Listed entries START

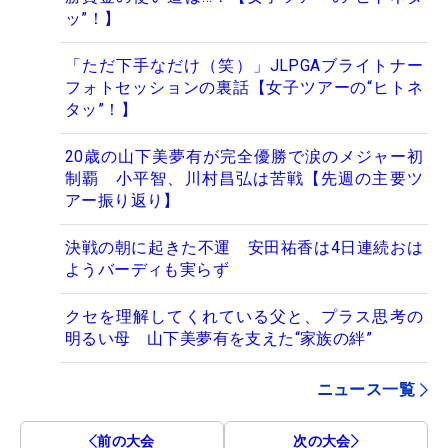
ッ”！】
「ただ下手なだけ（笑）」JLPGAブライトナー
フォトセッションの裏話【女子ツアーの“ヒトネ
タッ”！】
20歳の山下美夢有が完全優勝で涙のメジャー初
制覇 小平智、川村昌弘は苦戦【先週の主要ツ
アー振り返り】
決戦の朝に起きた不運 安田祐香は4日連続おは
ようバーディも実らず
クセを理解してくれている父と、プラス思考の
明るい母 山下美夢有を支えた“家族の絆”
ニュース一覧
前の大会
次の大会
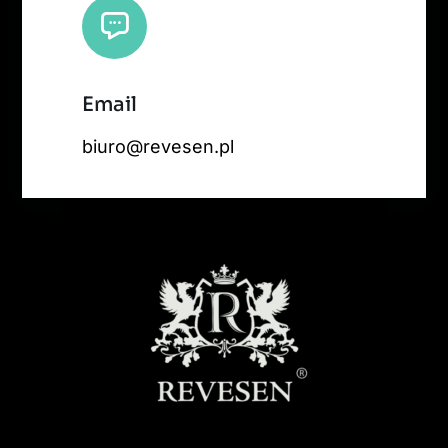
Email
biuro@revesen.pl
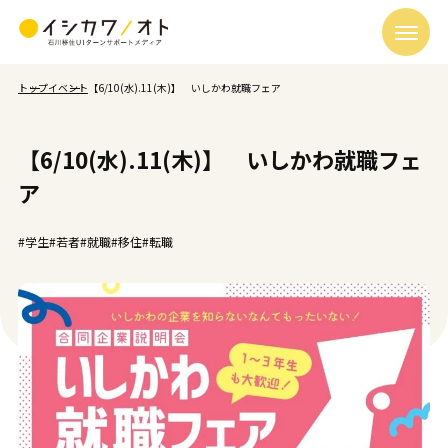
トップ
イベント
【6/10(水).11(木)】 いしかわ就職フェア
【6/10(水).11(木)】 いしかわ就職フェ
ア
#学生
#若者
#就職
#移住
#転職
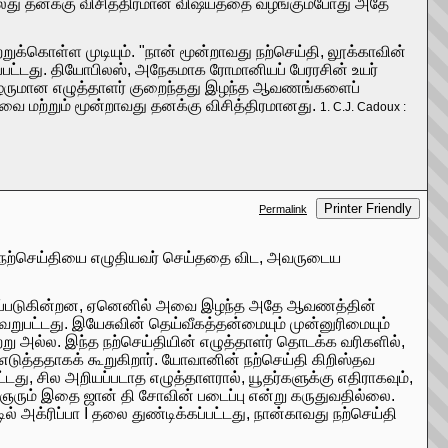
ல்லது தனக்கு விசித்திரமான விஷயத்தை வழங்கும்போது அதே
்றுக்கொள்ள முடியும். "நான் மூன்றாவது நற்செய்தி, லூக்காவின்
தப்பட்டது. தியோபிலஸ், அநேகமாக ரோமானியப் பேரரசின் உயர்
் தோழருமான எழுத்தாளர் குறைந்தது இழந்த ஆவணங்களைப்
டவை மற்றும் மூன்றாவது தனக்கு விசித்திரமானது.
1. C.J. Cadoux :
Printer Friendly
Permalink
ன் நற்செய்தியை எழுதியவர் செய்ததை விட, அவருடைய
அழைக்கப்படுகின்றன, ஏனெனில் அவை இழந்த அதே ஆவணத்தின்
றுபட்டது. இயேசுவின் தெய்வீகத்தன்மையும் முன்னுரிமையும்
்று அல்ல. இந்த நற்செய்தியின் எழுத்தாளர் தொடக்க வரிகளில்,
ுத்ததாகக் கூறுகிறார். யோவானின் நற்செய்தி கிறிஸ்தவ
டது, சில அறியப்படாத எழுத்தாளரால், யூதர்களுக்கு எதிராகவும்,
றிஞரும் இதை ஜான் தி சோவின் படைப்பு என்று கருதுவதில்லை.
்டில் அக்ரிப்பா I தலை துண்டிக்கப்பட்டது, நான்காவது நற்செய்தி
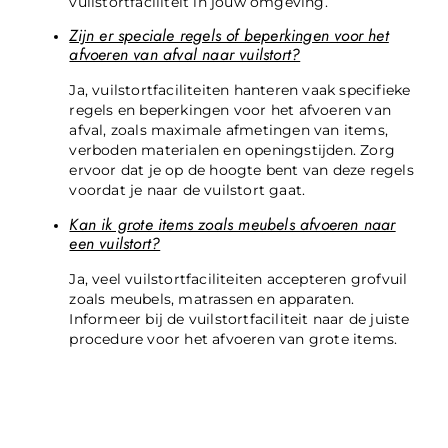
vuilstortfaciliteit in jouw omgeving.
Zijn er speciale regels of beperkingen voor het
afvoeren van afval naar vuilstort?
Ja, vuilstortfaciliteiten hanteren vaak specifieke
regels en beperkingen voor het afvoeren van
afval, zoals maximale afmetingen van items,
verboden materialen en openingstijden. Zorg
ervoor dat je op de hoogte bent van deze regels
voordat je naar de vuilstort gaat.
Kan ik grote items zoals meubels afvoeren naar
een vuilstort?
Ja, veel vuilstortfaciliteiten accepteren grofvuil
zoals meubels, matrassen en apparaten.
Informeer bij de vuilstortfaciliteit naar de juiste
procedure voor het afvoeren van grote items.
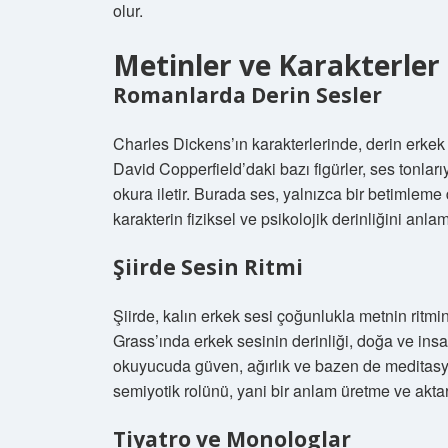
olur.
Metinler ve Karakterler
Romanlarda Derin Sesler
Charles Dickens’ın karakterlerinde, derin erkek 
David Copperfield’daki bazı figürler, ses tonlar
okura iletir. Burada ses, yalnızca bir betimleme 
karakterin fiziksel ve psikolojik derinliğini anla
Şiirde Sesin Ritmi
Şiirde, kalın erkek sesi çoğunlukla metnin ritmi
Grass’ında erkek sesinin derinliği, doğa ve insan 
okuyucuda güven, ağırlık ve bazen de meditasyo
semiyotik rolünü, yani bir anlam üretme ve akta
Tiyatro ve Monologlar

Listed entries END

▶ _Task details_: Please set down, exactly and with no pictures, the lines in the entries above starting at the one holding "றிஞரும் இதை ஜான்" and ending at the one holding "David Copperfield’daki bazı", ends included.

▶ _Output_:
றிஞரும் இதை ஜான் தி சோவின் படைப்பு என்று கருதுவதில்லை.
்டில் அக்ரிப்பா I தலை துண்டிக்கப்பட்டது, நான்காவது நற்செய்தி
vuilstortfaciliteit in jouw omgeving.
Zijn er speciale regels of beperkingen voor het
afvoeren van afval naar vuilstort?
Ja, vuilstortfaciliteiten hanteren vaak specifieke
regels en beperkingen voor het afvoeren van
afval, zoals maximale afmetingen van items,
verboden materialen en openingstijden. Zorg
ervoor dat je op de hoogte bent van deze regels
voordat je naar de vuilstort gaat.
Kan ik grote items zoals meubels afvoeren naar
een vuilstort?
Ja, veel vuilstortfaciliteiten accepteren grofvuil
zoals meubels, matrassen en apparaten.
Informeer bij de vuilstortfaciliteit naar de juiste
procedure voor het afvoeren van grote items.
olur.
Metinler ve Karakterler
Romanlarda Derin Sesler
Charles Dickens’ın karakterlerinde, derin erkek 
David Copperfield’daki bazı figürler, ses tonlar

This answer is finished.